L'annonce officielle avait été faîte début juin par Vincent Rabérin, PDG des Ateliers du Meygal, en présence de Bernard Gallot, président de la communauté de communes des Sucs, Laurent Wauquiez, président de la région ARA et Isabelle Valentin, alors candidate aux législatives.
Le chef d'entreprise avait dévoilé son projet d'extension des bâtiments et la création d'un atelier école, porté par la communauté de communes.

Au moins 70 salariés en plus
L'atelier-relais sera construit sur la Z.A. de Bellevue, à proximité de la gendarmerie , d'ici 2018.
Un bâtiment de 3 000 m2 sera construit pour un coût estimé de 2 M d'euros.
Le site pourra accueillir 70 salariés en plus des 180 actuellement embauchés, mais le projet prévoit la possibilité d'accueillir jusqu'à 300 salariés.
Le financement s'appuierait sur un prêt de la maîtrise d’œuvre de la CCDS de deux millions d'euros, La région ARA, via son président, a annoncé une aide d'un million d'euros, lors de sa visite aux Ateliers le 3 juin dernier.

L'objet des critiques
Les critiques ? Que ce projet d'extension bénéficie des fonds publics, que l'annonce officielle ait été faîte par la presse,et que les élus de la communauté de communes des Sucs n'aient pas été consultés au préalable.
Dominique Rouchouze, élu d'Araules, a regretté que l'entrepreneur fasse appel à des fonds publics «il aurait pu investir lui-même.» Lors du vote, il s'est d'ailleurs abstenu.
Pierre Astor, maire de Retournac lui a répondu : « on a l'opportunité de créer des emplois à Yssingeaux.

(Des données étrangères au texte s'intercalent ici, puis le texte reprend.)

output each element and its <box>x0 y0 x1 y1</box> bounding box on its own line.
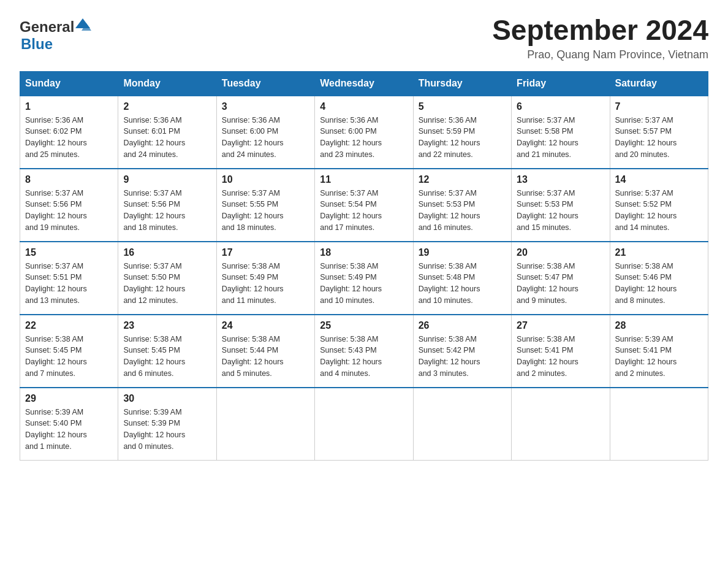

Profitons des décideurs sans regarder leur chiffre d'affaire. »
Claude François, élu de l'opposition d'Yssingeaux a poursuivi : « J'ai mal vécu que ce soit la presse qui m'annonce ce projet  alors que nous avions eu un conseil communautaire quelques jours avant. Je vous en veux. On aurait pu être mis dans la confidence. Ça n'a pas été démocratique . De plus, on fait prendre beaucoup de risques à la CCDS avec la création de cette école de maroquinerie. Le risque, c'est qu'on se retrouve avec cette usine sur les bras si ça ne marche pas.»
Il estime néanmoins que, « le plus important, ce sont les emplois créés.»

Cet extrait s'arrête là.